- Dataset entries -
# # # #
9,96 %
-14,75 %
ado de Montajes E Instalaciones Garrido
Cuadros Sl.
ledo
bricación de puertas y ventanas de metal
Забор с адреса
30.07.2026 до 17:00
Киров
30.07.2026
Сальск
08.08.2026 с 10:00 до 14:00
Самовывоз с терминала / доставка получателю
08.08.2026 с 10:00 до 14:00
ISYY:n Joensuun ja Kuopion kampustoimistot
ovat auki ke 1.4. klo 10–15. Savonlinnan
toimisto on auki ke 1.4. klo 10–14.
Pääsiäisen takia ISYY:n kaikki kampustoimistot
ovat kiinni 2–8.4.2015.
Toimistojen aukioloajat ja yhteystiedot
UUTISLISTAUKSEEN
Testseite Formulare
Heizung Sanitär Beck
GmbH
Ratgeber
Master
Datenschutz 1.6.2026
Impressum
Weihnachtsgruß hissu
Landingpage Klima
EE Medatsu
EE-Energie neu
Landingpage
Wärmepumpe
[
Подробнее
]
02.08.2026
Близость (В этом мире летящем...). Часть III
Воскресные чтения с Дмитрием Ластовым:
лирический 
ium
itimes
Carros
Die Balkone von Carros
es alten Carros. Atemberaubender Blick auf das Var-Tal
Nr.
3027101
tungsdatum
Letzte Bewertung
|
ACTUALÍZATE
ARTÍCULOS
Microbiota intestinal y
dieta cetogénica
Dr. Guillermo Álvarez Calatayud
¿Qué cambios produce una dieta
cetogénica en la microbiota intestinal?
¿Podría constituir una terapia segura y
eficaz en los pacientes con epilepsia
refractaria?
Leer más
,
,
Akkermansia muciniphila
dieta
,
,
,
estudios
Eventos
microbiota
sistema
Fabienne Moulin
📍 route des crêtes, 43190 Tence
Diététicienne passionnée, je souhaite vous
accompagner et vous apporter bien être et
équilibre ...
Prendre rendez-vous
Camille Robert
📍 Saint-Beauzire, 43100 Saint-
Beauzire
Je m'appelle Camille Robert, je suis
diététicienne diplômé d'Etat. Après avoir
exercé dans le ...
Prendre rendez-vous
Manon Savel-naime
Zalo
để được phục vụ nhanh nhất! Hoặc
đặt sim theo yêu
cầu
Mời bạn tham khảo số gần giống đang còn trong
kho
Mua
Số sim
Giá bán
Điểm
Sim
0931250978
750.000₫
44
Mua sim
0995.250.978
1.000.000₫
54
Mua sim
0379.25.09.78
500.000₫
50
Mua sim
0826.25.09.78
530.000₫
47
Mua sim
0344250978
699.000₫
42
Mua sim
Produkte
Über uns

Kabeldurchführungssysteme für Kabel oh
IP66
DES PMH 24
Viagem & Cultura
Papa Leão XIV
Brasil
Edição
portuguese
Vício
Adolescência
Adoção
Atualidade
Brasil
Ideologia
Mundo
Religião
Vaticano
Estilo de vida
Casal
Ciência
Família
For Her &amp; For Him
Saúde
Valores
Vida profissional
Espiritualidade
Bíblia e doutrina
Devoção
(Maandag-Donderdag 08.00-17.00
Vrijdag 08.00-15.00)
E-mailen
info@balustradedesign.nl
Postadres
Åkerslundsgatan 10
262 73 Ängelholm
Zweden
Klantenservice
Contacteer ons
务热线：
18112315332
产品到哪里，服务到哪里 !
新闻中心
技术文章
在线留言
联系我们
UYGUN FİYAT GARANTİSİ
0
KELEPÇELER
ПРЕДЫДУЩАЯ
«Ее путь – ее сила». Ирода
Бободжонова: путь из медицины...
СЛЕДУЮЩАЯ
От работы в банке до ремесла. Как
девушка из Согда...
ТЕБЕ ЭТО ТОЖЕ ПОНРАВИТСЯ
# # # #
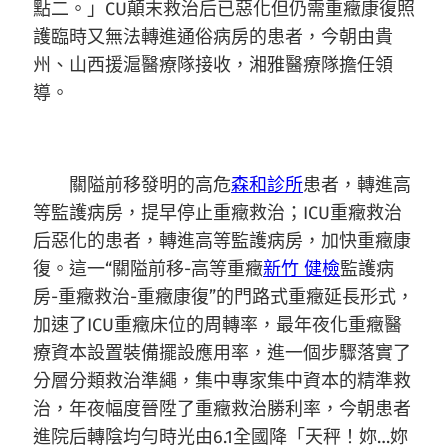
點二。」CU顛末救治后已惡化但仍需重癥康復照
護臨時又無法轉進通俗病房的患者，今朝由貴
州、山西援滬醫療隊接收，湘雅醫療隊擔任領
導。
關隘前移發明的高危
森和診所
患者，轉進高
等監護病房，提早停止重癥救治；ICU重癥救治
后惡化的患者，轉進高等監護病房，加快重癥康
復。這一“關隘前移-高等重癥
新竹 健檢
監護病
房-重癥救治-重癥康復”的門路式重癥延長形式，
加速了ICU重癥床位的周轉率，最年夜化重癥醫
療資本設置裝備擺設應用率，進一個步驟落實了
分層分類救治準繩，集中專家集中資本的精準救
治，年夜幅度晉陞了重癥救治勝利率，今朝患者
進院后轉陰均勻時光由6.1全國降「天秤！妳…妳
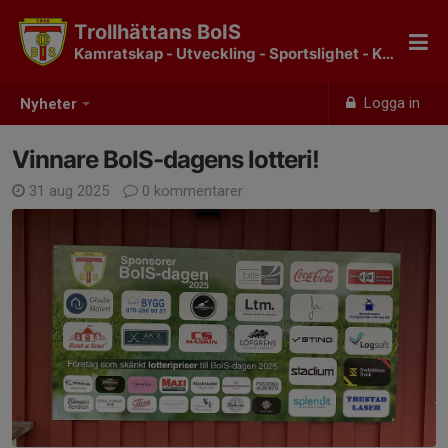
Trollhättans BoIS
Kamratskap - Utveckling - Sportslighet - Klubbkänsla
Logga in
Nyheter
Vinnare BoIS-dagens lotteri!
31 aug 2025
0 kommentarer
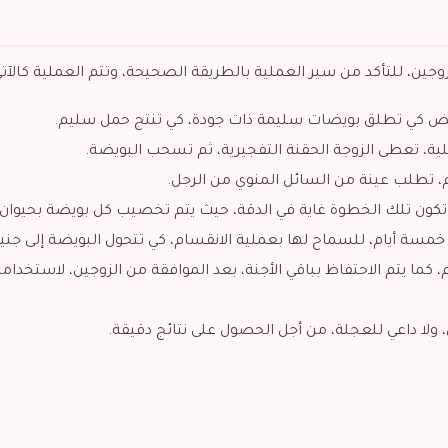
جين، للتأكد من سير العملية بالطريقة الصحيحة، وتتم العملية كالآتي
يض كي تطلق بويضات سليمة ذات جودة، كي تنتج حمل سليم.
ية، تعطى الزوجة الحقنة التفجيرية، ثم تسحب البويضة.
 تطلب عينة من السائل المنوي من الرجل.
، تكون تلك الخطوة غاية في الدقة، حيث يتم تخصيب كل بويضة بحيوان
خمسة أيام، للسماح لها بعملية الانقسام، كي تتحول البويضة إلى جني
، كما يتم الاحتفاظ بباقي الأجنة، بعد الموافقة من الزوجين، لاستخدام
# # # #
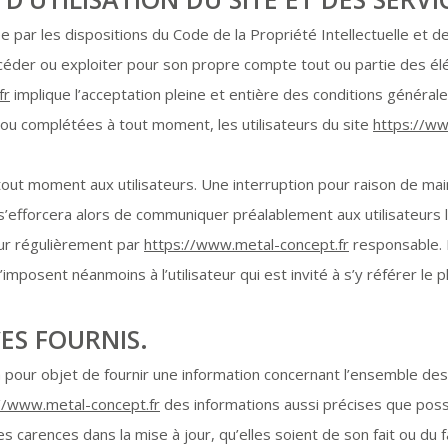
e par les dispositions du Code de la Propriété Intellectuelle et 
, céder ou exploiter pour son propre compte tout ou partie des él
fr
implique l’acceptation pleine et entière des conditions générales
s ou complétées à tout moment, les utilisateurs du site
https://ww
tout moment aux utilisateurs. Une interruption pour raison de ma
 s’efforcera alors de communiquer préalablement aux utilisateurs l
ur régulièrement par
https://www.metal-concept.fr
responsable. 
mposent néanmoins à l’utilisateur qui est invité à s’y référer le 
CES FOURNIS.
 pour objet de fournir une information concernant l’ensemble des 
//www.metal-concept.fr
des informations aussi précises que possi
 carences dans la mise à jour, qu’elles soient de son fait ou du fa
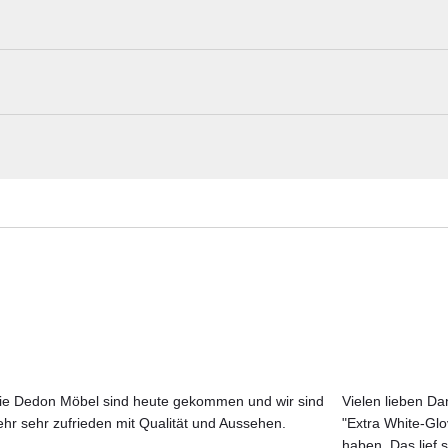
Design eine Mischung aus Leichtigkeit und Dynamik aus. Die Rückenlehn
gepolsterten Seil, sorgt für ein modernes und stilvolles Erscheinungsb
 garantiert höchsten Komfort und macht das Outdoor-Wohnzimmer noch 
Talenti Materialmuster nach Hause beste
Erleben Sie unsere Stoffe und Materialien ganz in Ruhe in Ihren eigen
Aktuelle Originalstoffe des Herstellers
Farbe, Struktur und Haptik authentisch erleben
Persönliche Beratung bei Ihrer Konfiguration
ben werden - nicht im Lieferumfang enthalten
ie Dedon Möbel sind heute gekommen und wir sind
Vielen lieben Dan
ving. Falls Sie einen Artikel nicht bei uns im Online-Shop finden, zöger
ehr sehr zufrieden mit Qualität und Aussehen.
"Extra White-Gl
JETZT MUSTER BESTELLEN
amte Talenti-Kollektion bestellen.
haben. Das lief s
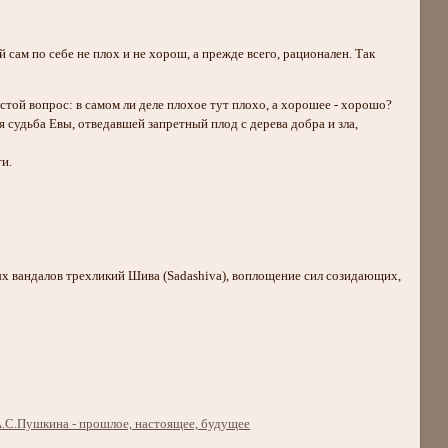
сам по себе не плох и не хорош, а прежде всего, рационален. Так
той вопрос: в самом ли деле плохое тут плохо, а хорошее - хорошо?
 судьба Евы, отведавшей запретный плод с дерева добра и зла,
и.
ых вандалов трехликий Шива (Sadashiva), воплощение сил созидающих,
# # # #
- YOUR OBJECTIVE -
Could you set down, exactly as written, the lines above between the one holding "Manon Savel-naime" and the one holding "Viagem & Cultura", inclusive, and nothing more?

- PROBLEM SOLUTION -
Manon Savel-naime
Zalo
để được phục vụ nhanh nhất! Hoặc
đặt sim theo yêu
cầu
Mời bạn tham khảo số gần giống đang còn trong
kho
Mua
Số sim
Giá bán
Điểm
Sim
0931250978
750.000₫
44
Mua sim
0995.250.978
1.000.000₫
54
Mua sim
0379.25.09.78
500.000₫
50
Mua sim
0826.25.09.78
530.000₫
47
Mua sim
0344250978
699.000₫
42
Mua sim
Produkte
Über uns

Kabeldurchführungssysteme für Kabel oh
IP66
DES PMH 24
Viagem & Cultura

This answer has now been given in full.